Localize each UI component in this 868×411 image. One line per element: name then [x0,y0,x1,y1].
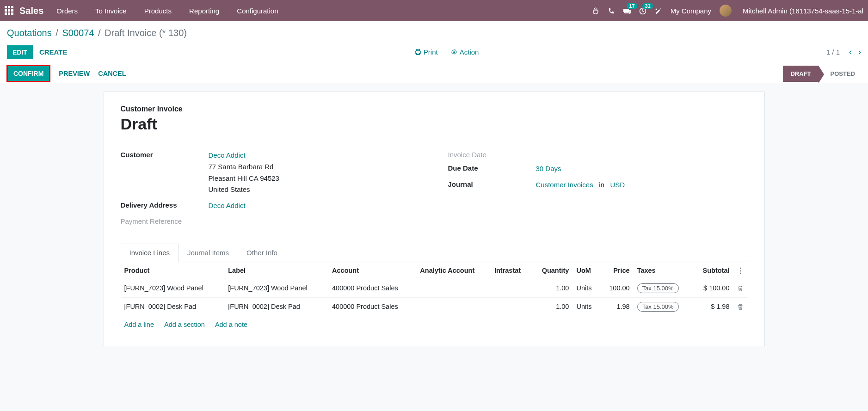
phone-icon[interactable] [608,6,615,15]
tab-journal-items[interactable]: Journal Items [179,244,238,262]
confirm-button[interactable]: CONFIRM [6,65,50,82]
state-posted[interactable]: POSTED [819,66,862,82]
cell-label[interactable]: [FURN_7023] Wood Panel [224,279,328,297]
th-product: Product [121,262,225,279]
edit-button[interactable]: EDIT [7,45,33,59]
customer-label: Customer [121,150,209,196]
journal-value[interactable]: Customer Invoices [536,181,593,189]
cancel-button[interactable]: CANCEL [98,70,126,77]
user-menu[interactable]: Mitchell Admin (16113754-saas-15-1-al [743,7,863,15]
company-selector[interactable]: My Company [671,7,711,15]
th-label: Label [224,262,328,279]
th-taxes: Taxes [634,262,692,279]
control-panel: Quotations / S00074 / Draft Invoice (* 1… [0,21,868,64]
doc-type: Customer Invoice [121,105,748,113]
trash-icon[interactable] [737,303,744,310]
th-price: Price [600,262,633,279]
brand[interactable]: Sales [19,6,43,16]
journal-in: in [599,181,604,189]
th-account: Account [328,262,416,279]
tools-icon[interactable] [655,6,662,15]
tab-invoice-lines[interactable]: Invoice Lines [121,244,179,262]
pager-prev[interactable]: ‹ [849,47,852,57]
th-analytic: Analytic Account [416,262,491,279]
breadcrumb-current: Draft Invoice (* 130) [105,28,187,38]
trash-icon[interactable] [737,284,744,292]
breadcrumb: Quotations / S00074 / Draft Invoice (* 1… [7,28,861,38]
cell-qty[interactable]: 1.00 [531,279,573,297]
print-button[interactable]: Print [415,48,438,56]
nav-orders[interactable]: Orders [56,7,78,15]
nav-to-invoice[interactable]: To Invoice [95,7,127,15]
delivery-label: Delivery Address [121,200,209,212]
payref-label: Payment Reference [121,216,209,225]
cell-analytic[interactable] [416,279,491,297]
cell-intrastat[interactable] [491,279,531,297]
avatar[interactable] [720,5,732,17]
pager-next[interactable]: › [858,47,861,57]
status-bar: CONFIRM PREVIEW CANCEL DRAFT POSTED [0,64,868,83]
invoice-date-label: Invoice Date [448,150,536,159]
th-uom: UoM [573,262,600,279]
nav-configuration[interactable]: Configuration [237,7,278,15]
svg-point-1 [453,51,455,53]
tab-other-info[interactable]: Other Info [238,244,286,262]
preview-button[interactable]: PREVIEW [59,70,90,77]
journal-label: Journal [448,179,536,191]
add-line[interactable]: Add a line [124,321,154,328]
breadcrumb-quotations[interactable]: Quotations [7,28,52,38]
th-quantity: Quantity [531,262,573,279]
column-menu-icon[interactable]: ⋮ [737,267,744,274]
nav-reporting[interactable]: Reporting [189,7,219,15]
table-row[interactable]: [FURN_0002] Desk Pad[FURN_0002] Desk Pad… [121,297,748,316]
cell-uom[interactable]: Units [573,279,600,297]
topbar: Sales Orders To Invoice Products Reporti… [0,0,868,21]
form-sheet: Customer Invoice Draft Customer Deco Add… [104,92,765,346]
nav-products[interactable]: Products [144,7,172,15]
journal-currency[interactable]: USD [610,181,625,189]
create-button[interactable]: CREATE [39,45,68,59]
top-nav: Orders To Invoice Products Reporting Con… [56,7,294,15]
cell-account[interactable]: 400000 Product Sales [328,297,416,316]
pager[interactable]: 1 / 1 [826,48,840,56]
cell-tax[interactable]: Tax 15.00% [634,279,692,297]
messages-badge: 17 [627,3,637,9]
delivery-link[interactable]: Deco Addict [209,202,246,209]
th-subtotal: Subtotal [692,262,733,279]
action-button[interactable]: Action [451,48,479,56]
doc-title: Draft [121,115,748,133]
cell-subtotal: $ 100.00 [692,279,733,297]
cell-price[interactable]: 1.98 [600,297,633,316]
cell-qty[interactable]: 1.00 [531,297,573,316]
printer-icon [415,49,421,55]
tabs: Invoice Lines Journal Items Other Info [121,244,748,262]
cell-product[interactable]: [FURN_0002] Desk Pad [121,297,225,316]
due-date-value[interactable]: 30 Days [536,165,561,172]
gear-icon [451,49,457,55]
customer-link[interactable]: Deco Addict [209,151,246,159]
apps-icon[interactable] [5,6,14,15]
cell-product[interactable]: [FURN_7023] Wood Panel [121,279,225,297]
cell-subtotal: $ 1.98 [692,297,733,316]
activity-icon[interactable]: 31 [639,6,646,15]
invoice-lines-table: Product Label Account Analytic Account I… [121,262,748,316]
addr-line-1: 77 Santa Barbara Rd [209,163,274,171]
due-date-label: Due Date [448,163,536,175]
cell-analytic[interactable] [416,297,491,316]
activity-badge: 31 [642,3,653,9]
cell-label[interactable]: [FURN_0002] Desk Pad [224,297,328,316]
messages-icon[interactable]: 17 [623,6,631,15]
breadcrumb-order[interactable]: S00074 [62,28,94,38]
cell-tax[interactable]: Tax 15.00% [634,297,692,316]
bug-icon[interactable] [592,6,599,15]
status-states: DRAFT POSTED [783,64,862,83]
cell-intrastat[interactable] [491,297,531,316]
add-note[interactable]: Add a note [215,321,247,328]
cell-account[interactable]: 400000 Product Sales [328,279,416,297]
th-intrastat: Intrastat [491,262,531,279]
cell-price[interactable]: 100.00 [600,279,633,297]
cell-uom[interactable]: Units [573,297,600,316]
table-row[interactable]: [FURN_7023] Wood Panel[FURN_7023] Wood P… [121,279,748,297]
state-draft[interactable]: DRAFT [783,66,818,82]
add-section[interactable]: Add a section [164,321,205,328]
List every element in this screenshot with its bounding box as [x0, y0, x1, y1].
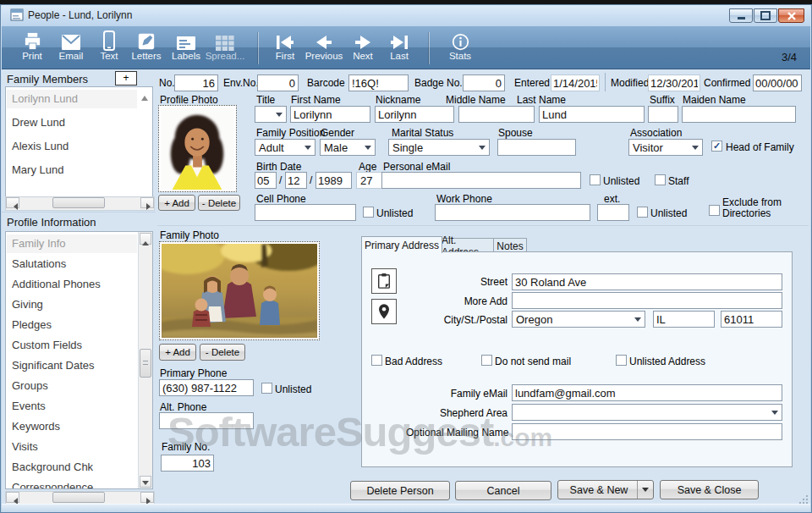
- postal-field[interactable]: [721, 311, 782, 328]
- last-name-field[interactable]: [539, 106, 645, 123]
- scroll-down-button[interactable]: [140, 476, 151, 488]
- letters-button[interactable]: Letters: [127, 29, 166, 67]
- profile-list-vscrollbar[interactable]: [138, 232, 152, 488]
- suffix-field[interactable]: [648, 106, 678, 123]
- profile-photo-add-button[interactable]: + Add: [158, 195, 195, 211]
- profile-info-item[interactable]: Custom Fields: [7, 336, 137, 355]
- scroll-left-button[interactable]: [6, 492, 19, 503]
- primary-phone-unlisted-checkbox[interactable]: [261, 383, 272, 394]
- city-select[interactable]: Oregon: [512, 311, 645, 328]
- first-button[interactable]: First: [268, 29, 302, 67]
- copy-address-button[interactable]: [371, 268, 397, 294]
- record-no-field[interactable]: [174, 74, 218, 91]
- profile-info-item[interactable]: Background Chk: [7, 458, 137, 477]
- profile-photo[interactable]: [158, 105, 237, 192]
- save-new-dropdown[interactable]: [637, 481, 653, 499]
- text-button[interactable]: Text: [94, 29, 124, 67]
- profile-info-item[interactable]: Salutations: [7, 255, 137, 273]
- cell-phone-unlisted-checkbox[interactable]: [363, 207, 374, 218]
- family-member-item[interactable]: Alexis Lund: [7, 137, 137, 156]
- vscroll-thumb[interactable]: [140, 349, 151, 378]
- work-phone-field[interactable]: [435, 204, 590, 221]
- birth-year-field[interactable]: [315, 172, 352, 189]
- previous-button[interactable]: Previous: [303, 29, 345, 67]
- personal-email-field[interactable]: [381, 172, 581, 189]
- title-select[interactable]: [255, 106, 287, 123]
- stats-button[interactable]: Stats: [442, 29, 479, 67]
- map-location-button[interactable]: [371, 299, 397, 324]
- confirmed-date-field[interactable]: [753, 74, 802, 91]
- scroll-up-icon[interactable]: [141, 92, 148, 101]
- scroll-right-button[interactable]: [140, 197, 154, 208]
- tab-primary-address[interactable]: Primary Address: [361, 236, 442, 253]
- exclude-directories-checkbox[interactable]: [709, 205, 720, 216]
- gender-select[interactable]: Male: [320, 139, 376, 156]
- labels-button[interactable]: Labels: [167, 29, 205, 67]
- minimize-button[interactable]: [729, 8, 753, 23]
- marital-status-select[interactable]: Single: [388, 139, 490, 156]
- more-address-field[interactable]: [512, 292, 782, 309]
- envelope-no-field[interactable]: [257, 74, 299, 91]
- close-button[interactable]: [778, 8, 804, 23]
- middle-name-field[interactable]: [458, 106, 535, 123]
- staff-checkbox[interactable]: [655, 174, 666, 185]
- unlisted-address-checkbox[interactable]: [616, 355, 627, 366]
- profile-info-item[interactable]: Giving: [7, 295, 137, 314]
- save-close-button[interactable]: Save & Close: [660, 480, 759, 499]
- scroll-up-button[interactable]: [140, 233, 151, 245]
- shepherd-area-select[interactable]: [512, 404, 782, 421]
- family-position-select[interactable]: Adult: [255, 139, 315, 156]
- family-member-item[interactable]: Lorilynn Lund: [7, 90, 137, 108]
- family-photo-delete-button[interactable]: - Delete: [200, 344, 245, 361]
- work-phone-unlisted-checkbox[interactable]: [637, 207, 648, 218]
- do-not-send-mail-checkbox[interactable]: [481, 355, 492, 366]
- add-family-member-button[interactable]: +: [115, 71, 137, 86]
- state-field[interactable]: [653, 311, 715, 328]
- nickname-field[interactable]: [375, 106, 454, 123]
- family-member-item[interactable]: Drew Lund: [7, 113, 137, 132]
- profile-info-item[interactable]: Significant Dates: [7, 356, 137, 375]
- profile-info-item[interactable]: Family Info: [7, 234, 137, 253]
- cell-phone-field[interactable]: [255, 204, 356, 221]
- family-member-item[interactable]: Mary Lund: [7, 161, 137, 179]
- family-photo[interactable]: [159, 241, 320, 340]
- head-of-family-checkbox[interactable]: ✓: [711, 141, 722, 152]
- hscroll-thumb[interactable]: [52, 492, 105, 503]
- optional-mailing-name-field[interactable]: [512, 423, 782, 440]
- personal-email-unlisted-checkbox[interactable]: [590, 174, 601, 185]
- family-list-hscrollbar[interactable]: [5, 196, 155, 211]
- resize-grip[interactable]: [798, 494, 809, 505]
- alt-phone-field[interactable]: [159, 412, 254, 429]
- maximize-button[interactable]: [754, 8, 777, 23]
- bad-address-checkbox[interactable]: [371, 355, 382, 366]
- barcode-field[interactable]: [348, 74, 409, 91]
- birth-month-field[interactable]: [255, 172, 277, 189]
- profile-info-item[interactable]: Pledges: [7, 316, 137, 334]
- profile-photo-delete-button[interactable]: - Delete: [198, 195, 240, 211]
- family-no-field[interactable]: [161, 455, 214, 472]
- birth-day-field[interactable]: [285, 172, 307, 189]
- cancel-button[interactable]: Cancel: [455, 481, 551, 500]
- delete-person-button[interactable]: Delete Person: [350, 481, 450, 500]
- spouse-field[interactable]: [497, 139, 576, 156]
- association-select[interactable]: Visitor: [628, 139, 703, 156]
- badge-no-field[interactable]: [463, 74, 505, 91]
- maiden-name-field[interactable]: [682, 106, 796, 123]
- first-name-field[interactable]: [290, 106, 370, 123]
- spreadsheet-button[interactable]: Spread...: [205, 29, 245, 67]
- profile-info-item[interactable]: Correspondence: [7, 478, 137, 489]
- ext-field[interactable]: [597, 204, 629, 221]
- family-email-field[interactable]: [512, 384, 782, 401]
- family-photo-add-button[interactable]: + Add: [159, 344, 196, 361]
- print-button[interactable]: Print: [14, 29, 51, 67]
- profile-info-item[interactable]: Groups: [7, 377, 137, 395]
- last-button[interactable]: Last: [382, 29, 416, 67]
- street-field[interactable]: [512, 273, 782, 290]
- email-button[interactable]: Email: [52, 29, 90, 67]
- profile-info-item[interactable]: Additional Phones: [7, 275, 137, 294]
- profile-info-item[interactable]: Visits: [7, 438, 137, 456]
- profile-info-item[interactable]: Keywords: [7, 417, 137, 436]
- profile-info-item[interactable]: Events: [7, 397, 137, 416]
- hscroll-thumb[interactable]: [52, 197, 105, 208]
- primary-phone-field[interactable]: [159, 379, 254, 396]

## PROBLEM
Reading down the material above, count how many lines contain the word "trash". Respond with the number by itself.

## RESPONSE TO THE TASK
2